Manta ray doing the tango. Image: Vlad Butsku
United States of America

Ray of Might

Ray of Might

On the Big Island of Hawaii, Catherine Best dances the underwater tango with a manta ray, hoping the flirtation will culminate in an unforgettable kiss.

It’s one of those magnificent tropical evenings people write love songs about. I’m floating under a carpet of stars – moonlight dancing on the water, ripples massaging my skin – desperate to be kissed by a manta ray.

I submerge my face under the water and the romance of the moment is unexpectedly lost. There are no rays, just a bunch of slender needlefish 
stabbing their beaks into the dark.

Ten minutes pass.
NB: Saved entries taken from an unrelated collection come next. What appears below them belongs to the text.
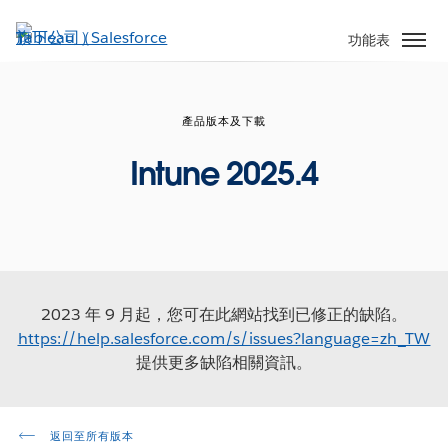
跳
至
功能表
主
內
容
產品版本及下載
Intune 2025.4
2023 年 9 月起，您可在此網站找到已修正的缺陷。
https://help.salesforce.com/s/issues?language=zh_TW
提供更多缺陷相關資訊。
返回至所有版本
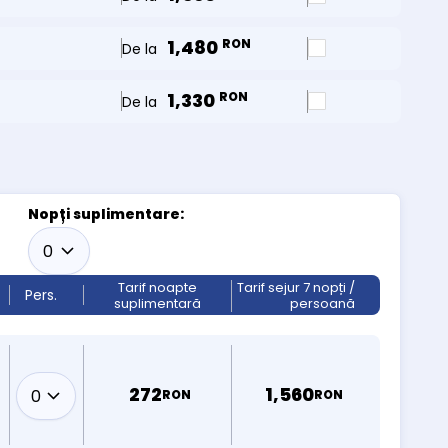
1,480
RON
De la
1,330
RON
De la
Nopți suplimentare:
Tarif noapte
Tarif sejur 7 nopți /
Pers.
suplimentară
persoană
272
1,560
RON
RON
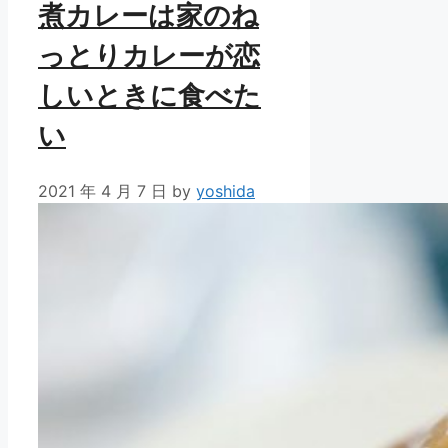
煮カレーは家のね
っとりカレーが恋
しいときに食べた
い
2021 年 4 月 7 日
by
yoshida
In my peripheral vision I spot the white mask of a scuba diver and am a bit miffed. He’s not with our party and is hogging our light – the very thing that attracts manta rays at night. He propels himself underneath us and suddenly I realise it’s not a mask – but two cephalic horns.

Ladies and gentleman we have our first manta ray! She’s huge – about 2.5 metres across, with a body like a toasted marshmallow: dark and speckled on top and gleaming white underneath. She circles us cautiously, like a circus animal surveying the crowd, then executes a backward roll, mouth wide open, fins graciously flapping like a giant underwater bat. Soon she is joined by two friends.

Manta rays have been making regular appearances at Keauhou Bay, on the Big Island of Hawaii, since the 1970s, when one of the resorts began illuminating the water with floodlights at night, inadvertently attracting high concentrations of plankton.

For snorkellers there’s a strict ‘no touching’ policy, and I feel like a teenage boy visiting a strip club for the first time. “But they can do what they like to you – and if they touch you consider yourself kissed by a manta ray,” our enthusiastic guide says, adding that sometimes the rays rub bellies with their wetsuit-clad admirers.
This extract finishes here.